Now I'm learning the critical importance of a phono stage. Great detailed advice guys!

Follow up question: Unless I plan on spending over 1k on a cartridge, is there any point in a moving coil cartridge or should I buy the best MM phono stage and cartridge?
I do have 2 small kids so I wasn't planning on spending more than $300 on cartridges until the kids get older:)
I would do the latter, unless I had a good reason to do otherwise (like a great opportunity from your dealer).
The advise to reach beyond the standard level of designs within a certain budget and acquire a Phonostage that has a well respected status is a good advice.
From experience it is important for the end user to have heard the choices prior to making a decision, and even better if a final Choice on the shortlist can be used on the home system.
Phonostages are able to create very different impressions on a Room Full of Attendees at auditions/demonstrations.
My experiences of being an attendee at such events has moulded my thoughts on how sensitive individuals are to a Presentation.
I agree about the EAR 834P being coloured in the presentation, I have heard it over the past 20+ Years as the original model from Ear and in a variety of Clones with Power Supply and Circuit Modifications.
To my Tolerances the Colouration seems similar on all models heard, but I will not say the same.
Others were quite impressed by the Oversized Presentation.
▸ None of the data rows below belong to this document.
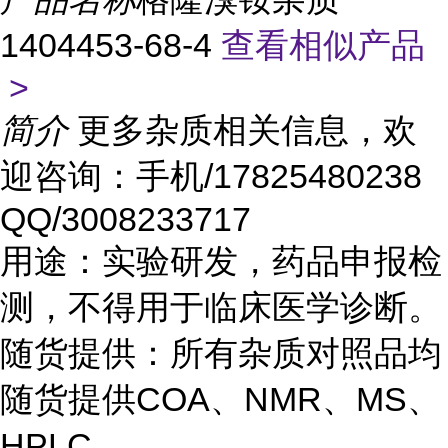
1404453-68-4
查看相似产品
>
简介
更多杂质相关信息，欢
迎咨询：手机/17825480238
QQ/3008233717
用途：实验研发，药品申报检
测，不得用于临床医学诊断。
随货提供：所有杂质对照品均
随货提供COA、NMR、MS、
HPLC。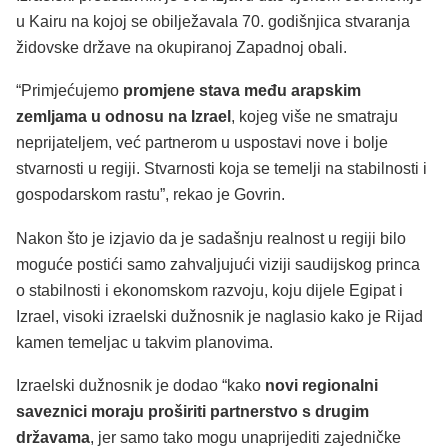
u Kairu na kojoj se obilježavala 70. godišnjica stvaranja
židovske države na okupiranoj Zapadnoj obali.
“Primjećujemo
promjene stava među arapskim
zemljama u odnosu na Izrael
, kojeg više ne smatraju
neprijateljem, već partnerom u uspostavi nove i bolje
stvarnosti u regiji. Stvarnosti koja se temelji na stabilnosti i
gospodarskom rastu”, rekao je Govrin.
Nakon što je izjavio da je sadašnju realnost u regiji bilo
moguće postići samo zahvaljujući viziji saudijskog princa
o stabilnosti i ekonomskom razvoju, koju dijele Egipat i
Izrael, visoki izraelski dužnosnik je naglasio kako je Rijad
kamen temeljac u takvim planovima.
Izraelski dužnosnik je dodao “kako
novi regionalni
saveznici moraju proširiti partnerstvo s drugim
državama
, jer samo tako mogu unaprijediti zajedničke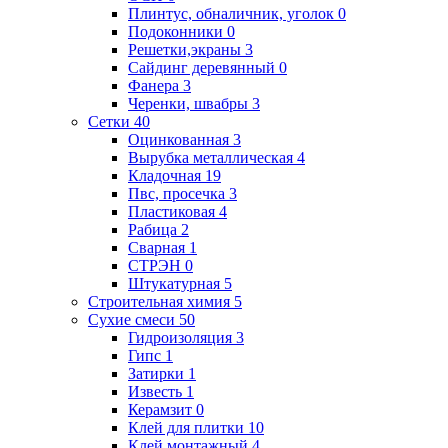
Плинтус, обналичник, уголок
0
Подоконники
0
Решетки,экраны
3
Сайдинг деревянный
0
Фанера
3
Черенки, швабры
3
Сетки
40
Оцинкованная
3
Вырубка металлическая
4
Кладочная
19
Пвс, просечка
3
Пластиковая
4
Рабица
2
Сварная
1
СТРЭН
0
Штукатурная
5
Строительная химия
5
Сухие смеси
50
Гидроизоляция
3
Гипс
1
Затирки
1
Известь
1
Керамзит
0
Клей для плитки
10
Клей монтажный
4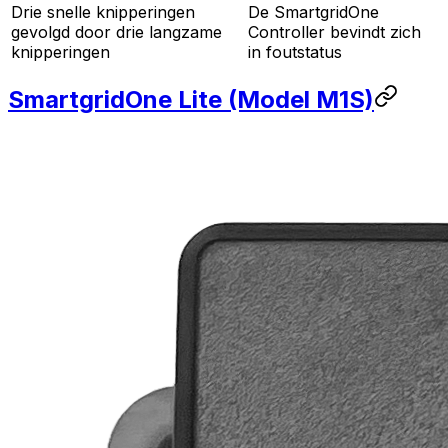
Drie snelle knipperingen
De
SmartgridOne
gevolgd door drie langzame
Controller
bevindt zich
knipperingen
in foutstatus
SmartgridOne
Lite
(Model M1S)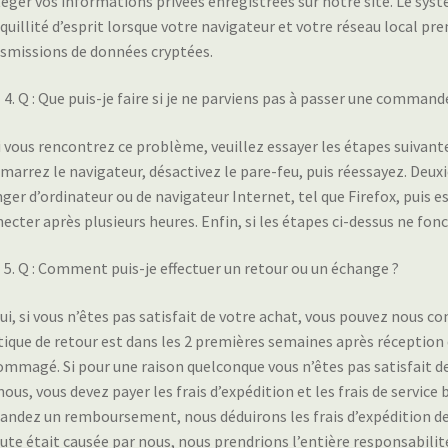
éger vos informations privées enregistrées sur notre site. Le syst
quillité d’esprit lorsque votre navigateur et votre réseau local pre
smissions de données cryptées.
Q : Que puis-je faire si je ne parviens pas à passer une command
Si vous rencontrez ce problème, veuillez essayer les étapes suivantes
marrez le navigateur, désactivez le pare-feu, puis réessayez. Deux
ger d’ordinateur ou de navigateur Internet, tel que Firefox, puis 
ecter après plusieurs heures. Enfin, si les étapes ci-dessus ne fo
Q : Comment puis-je effectuer un retour ou un échange ?
Oui, si vous n’êtes pas satisfait de votre achat, vous pouvez nous 
tique de retour est dans les 2 premières semaines après réception d
mmagé. Si pour une raison quelconque vous n’êtes pas satisfait de l
nous, vous devez payer les frais d’expédition et les frais de service 
ndez un remboursement, nous déduirons les frais d’expédition de 
aute était causée par nous, nous prendrions l’entière responsabilit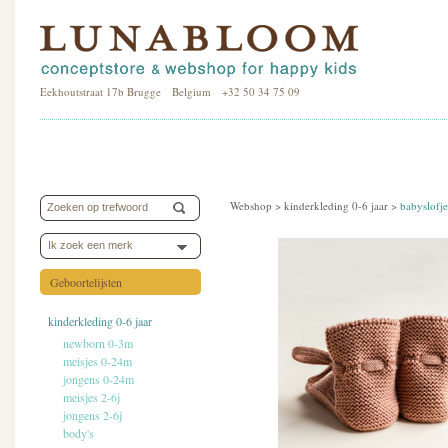
Eekhoutstraat 17b Brugge Belgium +32 50 34 75 09
Webshop >
kinderkleding 0-6 jaar
>
babyslofje
Ik zoek een merk
Geboortelijsten
kinderkleding 0-6 jaar
newborn 0-3m
meisjes 0-24m
jongens 0-24m
meisjes 2-6j
jongens 2-6j
body's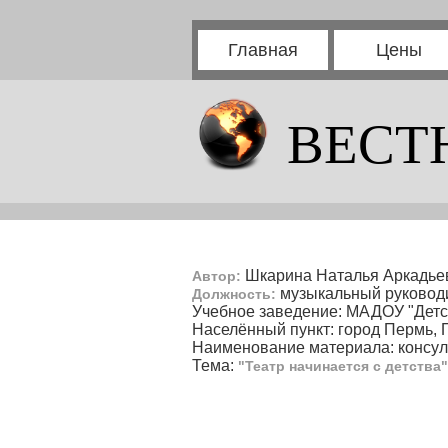
Главная
Цены
ВЕСТ
Шкарина Наталья Аркадье
Автор:
музыкальный руковод
Должность:
Учебное заведение: МАДОУ "Детс
Населённый пункт: город Пермь, 
Наименование материала: консул
Тема:
"Театр начинается с детства"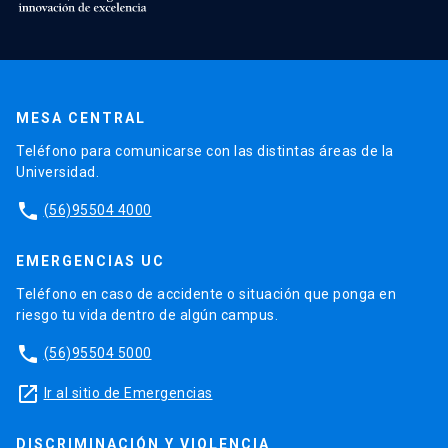
MESA CENTRAL
Teléfono para comunicarse con las distintas áreas de la
Universidad.
phone
(56)95504 4000
EMERGENCIAS UC
Teléfono en caso de accidente o situación que ponga en
riesgo tu vida dentro de algún campus.
phone
(56)95504 5000
launch
Ir al sitio de Emergencias
DISCRIMINACIÓN Y VIOLENCIA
I also heard a Modwright Valve Hybrid Phon' at a Bake Off where a EAR was in the demonstrations, even though both designs are noticeably coloured and the Antithesis of a SS phon's presentation.
The Modwright got my vote as for being the most acceptable colouration and the colouration seemed almost as if was an attractor to me.
I was very curious as to how it might work within my system.

When the Phon's from this event went into the £10 000+ Purchase Price, these models were shown to be extremely wanting. 

A careful investigation and time spent trialling out different Phon' Designs and Brands will be very beneficial to help an individual discover their preference for a presentation, SS, Valve Hybrid or Valve Input>Output.
How Lean and Clean or Bloomed will also be a important factor to a end user, it is they who will be sitting in front of it.   
Follow up question: Unless I plan on spending over 1k on a cartridge, is there any point in a moving coil cartridge or should I buy the best MM phono stage and cartridge?
I do have 2 small kids so I wasn’t planning on spending more than $300 on cartridges until the kids get older:)

You need a cartridge with user replaceable stylus. 

It can be MM or MI
This might be a little steep, but considering what you have might be a pretty good fit- Decware ZP3  Not a lot of gain but should be fine with your MM Blue at 5.5mV output. 

Couple nice things about the ZP3- it is triode, so rich and captivating presentation. Should be a nice combination with your integrated amp. Decware only sell direct. Retail margins are typically around 60% so companies like Tekton and Decware selling direct typically get you at least twice the quality for your money compared to retail distribution. Decware comes with a lifetime warranty to the original purchaser. 

The main downside is they are around 3 months out. oldhvymec just got one, or should be getting it very soon, his order time was around 2-3 months.   

Unlike most other companies Decware has a sort of modular philosophy or approach. Instead of building a phono stage with a lot of gain and MC/MM inputs they build what is basically a MM phono stage and then have their own optional step up transformers to allow you to select the right one should you upgrade to MC at some point. Check them out, they are very interesting design and come with the same lifetime warranty plus an exchange program making it easy and affordable to change should you go to MC with different output levels. 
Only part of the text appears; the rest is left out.